The Potential of Machine Learning Methods in Psychological Assessment and Test Construction

In psychological assessment and test construction, we are often faced with practical problems and challenges such as dealing with large, complex datasets, for example, for predicting offenders’ probability of relapse, educational outcomes, or treatment effects. Another challenge might be generating a sufficiently large pool of items from which to create parallel versions of tests to counteract item content becoming public online. In these – and many more – cases, machine learning might provide a useful toolbox for overcoming the challenges we face. Machine learning (ML) – a subfield of artificial intelligence (AI) research – has emerged as a catalyst for employing powerful tools in statistical learning that are reshaping the way we approach complex problems in industry, health, and science. More precisely, ML is a versatile framework for developing and evaluating algorithmic procedures for learning from data. That is, ML techniques use data to estimate or describe functional relationships between variables (e.g., James et al., 2023; Murphy, 2022). The most common variants of ML are supervised and unsupervised learning.

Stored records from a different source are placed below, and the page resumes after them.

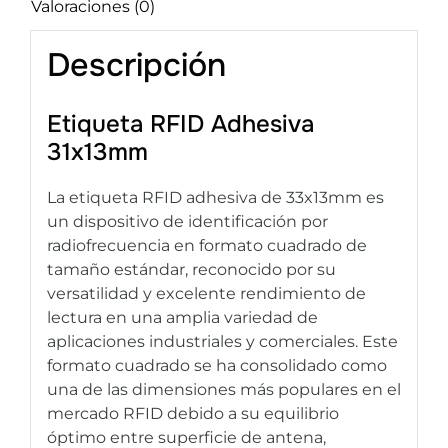
Valoraciones (0)
Descripción
Etiqueta RFID Adhesiva
31x13mm
La etiqueta RFID adhesiva de 33x13mm es
un dispositivo de identificación por
radiofrecuencia en formato cuadrado de
tamaño estándar, reconocido por su
versatilidad y excelente rendimiento de
lectura en una amplia variedad de
aplicaciones industriales y comerciales. Este
formato cuadrado se ha consolidado como
una de las dimensiones más populares en el
mercado RFID debido a su equilibrio
óptimo entre superficie de antena,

In supervised learning, the data contains predictors (referred to as features) and an outcome variable, referred to as the target. The data are split into a training set, the subset of data that a model uses to learn the relationship between features and targets and a test set, the subset of data in which the function derived from the training set is tested on new data. If the training set contains instances of the target variable, they can guide the learning process. Ultimately, the goal of supervised learning is to create a function that maps features to the target and accurately predicts unseen data in the test set. In contrast, unsupervised learning lacks a clear distinction between features and targets. There is just the set of inputs and the goal, simply put, is “to make sense of” them (Murphy, 2022, p. 14), for example, in exploratory factor analysis or latent class analysis.

The far-reaching influence of ML has already set foot in psychology and related fields (e.g., Dwyer et al., 2018, for an overview of clinical psychology, neuroscience, and psychiatry), including psychological assessment and psychometrics (e.g., Fokkema et al., 2022; Gonzalez, 2021). In part, this is due to the increasing amount of data available in these areas. For example, Gladstone et al. (2019) used ML techniques with over two million bank account records combined with survey responses from account holders to infer psychological traits such as the Big Five, materialism, and self-control from spending behavior. As another example, Stachl et al. (2020) predicted the Big Five personality traits from smartphone data using ML techniques, such as overall phone usage or specific app usage.

The goal of this editorial is to provide a brief overview of the potential of ML methods in psychological assessment and test construction. In the following, we focus on three applications we believe more research is needed on and which the European Journal of Psychological Assessment (EJPA) would welcome: (1) automated item generation, (2) automated test assembly, which both focus on test construction, and (3) clinical decision support systems, which address questions relevant to the psychological assessment and diagnosis of individuals. In addition, we (re-)introduce the technique of cross-validation. We end with noting some benefits, but also problems, of ML, highlighting open questions, and identifying future directions for the field of psychological assessment and test construction.

Automated Item Generation

Items have been generated for psychological tests automatically (i.e., automated item generation; AIG) for a long time, especially in the ability domain where narrow item types exist and variations of preexisting items can easily be constructed (e.g., figural matrices). With the development of large language models, it has now become possible to also use AIG to generate text-based items for the assessment of personality traits or other constructs typically assessed with self- (or other-) ratings of statements. Large language models are ML models that use a text-based input to predict words, sentences, or whole essays. Because they are trained on vast amounts of data, they are able to use contextual information to generate text that is more human-like than that of previous statistical language models (Demszky et al., 2023). For example, Götz et al. (2023) recently introduced the Psychometric Item Generator, a tool for generating questionnaire items that are based on GPT-2 (Radford et al., 2019). Using this tool, they were able to create a new, shorter version of a Big Five questionnaire that showed similar psychometric properties to the original, though human judgments of the generated items were necessary to pre-select items for this new questionnaire version. Large language models are not only useful for generating items, however. They can also be used to revise the item pool by rewriting items, contextually adapting items, translating items, or eliminating items that linguistically overlap too closely with other items.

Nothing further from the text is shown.